Recently I ran my periodic, wishful, wistful Google-grep for 'fast', 'small' and 'rdbms' and found myself, after rejecting Brian Jepson's TinySQL as ridiculously small and cute but strictly pedagogical, finally discovering The One.
Hypersonic SQL, a tiny Open Source Java database weighing in at less than 100K, supports correlated subqueries, transactions, referential integrity, indexes, stored procedures and JDBC - everything basically, but GROUP BY, cursors and triggers. I never used cursors myself. I'd rather iterate in Perl. The other two, admittedly are fondly missed, but not life-threatening. It doesn't support failover. But with such a small, developer-friendly codebase anything's possible.
Did I say 'Perl'? 'But it's a Java database', I hear you cry. How can this beast talk Perl? Well, it can't, which is why I'm working on a Perl DBI interface to it talking to a native driver over TCP/IP. If anyone wants to contribute (I wouldn't need to hack it if some brave soul wants to polish up the languishing JNI module in JPL to support embedding Java in Perl on Linux (currently it only works for Win32)), please get in touch. I'm almost certainly way out of my depth and entering a world of pain.
Oh, did I mention? It's 7 times faster than SQL Server.
You need DBD::Multiplex, which is part of Perl's
DBI. It allows you to do round-robin connections,
among other things.
I don't think you're comparing apples with apples Tim. Postgresql will have V7.0 released way before 3 months time at which point the SQL should be equal or superior in standardisation to Interbase. OTOH, who actually knows where Interbase will be in 3 months? It might be nowhere fast.

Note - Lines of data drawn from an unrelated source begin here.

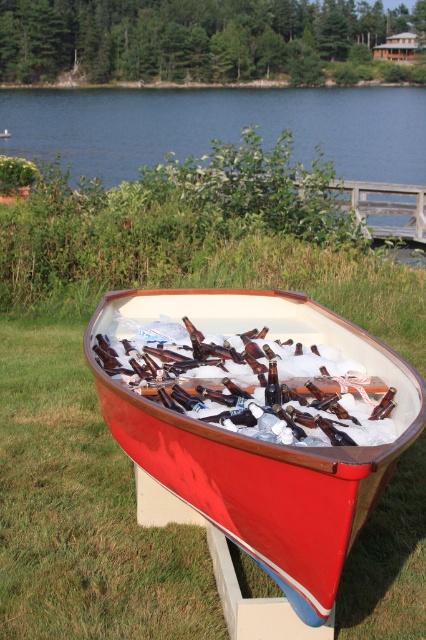 Does shiny red canoe at center have a larger size compared to blue water at upper center?

Incorrect, shiny red canoe at center is not larger than blue water at upper center.

Who is higher up, shiny red canoe at center or blue water at upper center?

blue water at upper center

What do you see at coordinates (255, 429) in the screenshot?
I see `shiny red canoe at center` at bounding box center [255, 429].

The image size is (426, 640). In order to click on shiny red canoe at center in this screenshot , I will do `click(255, 429)`.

And in terms of "advanced", Interbase will probably never catch PostgreSQL. PostgreSQL is the king of features in RDBMS with its ORDBMS features. Interbase may one day be faster, but more featureful or advanced, I doubt.
Frontbase looks pretty nice - I'd never heard of it, though. Although... it does look a lot like some product the OpenLink ODBC people had. Is it related in any way?
I'm not too sure about the benefits of full ANSI 92 compliance.
For sure, standards are a good thing, but if no one supports them, what's the use?
For instance, take Sybase & Oracle & SQL Server. For simple select, insert & update queries the SQL is farily portable. Once they get a bit complicated you'll probably need to do some fixing to get it to work.
But that isn't the major problem with porting between databases. The real "problem" is the way different DBs have different strengths.
For instance, on Oracle you use cursors all the time, and they work really well. They are fast, efficent and a great way to do some thing.
Try porting them directly to SQL Server or Sybase, and your server will die really quickly - they just don't support the same number of similtanious cursors that Oracle does. Even if they were all ANSI SQL 92 compliant, it won't fix problems like that, which are much more difficult to fix than a few syntax differences.
What is the difference between cold standby & a database server with replication facilities?
I'm thinking of Interbase & Replication, or even Interbase and the database mirroring it has built in. Is there anything else needed for it to be classed as cold-standby at least?
I'd think it would be pretty close to warm standby if you used it with some kind of heartbeat monitor, wouldn't it?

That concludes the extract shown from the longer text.